▼

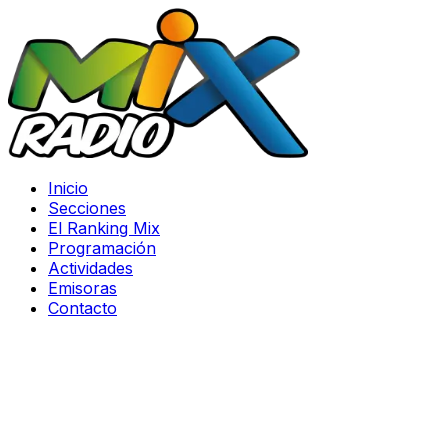
Inicio
Secciones
El Ranking Mix
Programación
Actividades
Emisoras
Contacto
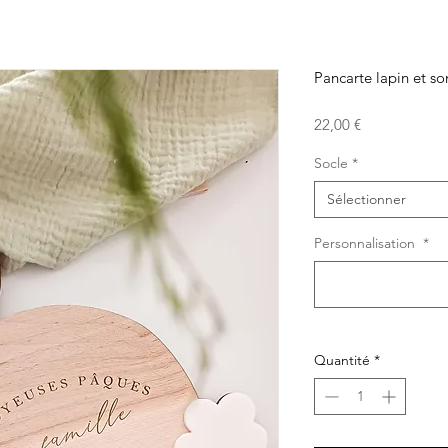
Pancarte lapin et 
Prix
22,00 €
Socle
*
Sélectionner
Personnalisation
*
Quantité
*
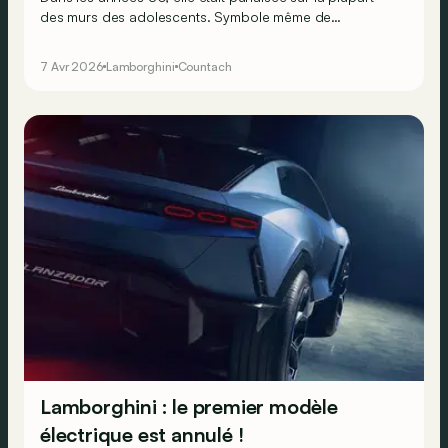
des murs des adolescents. Symbole même de
l’exubérance, la Countach a marqué de nombreux
esprits durant ses 16 années de production (de 1974 à
7 Avr 2026
Lamborghini
Countach
1990). Connue de tous, la Countach garde tout de
même quelques secrets… En voici 5 !
Lamborghini : le premier modèle
électrique est annulé !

▲

* _PROBLEM REQUIREMENTS_
Everything in the records above must be repeated exactly, apart from the pictures.

* _EXERCISE OUTPUT_
Inicio
Secciones
El Ranking Mix
Programación
Actividades
Emisoras
Contacto
Pancarte lapin et 
Prix
22,00 €
Socle
*
Sélectionner
Personnalisation
*
Quantité
*
des murs des adolescents. Symbole même de
l’exubérance, la Countach a marqué de nombreux
esprits durant ses 16 années de production (de 1974 à
7 Avr 2026
Lamborghini
Countach
1990). Connue de tous, la Countach garde tout de
même quelques secrets… En voici 5 !
Lamborghini : le premier modèle
électrique est annulé !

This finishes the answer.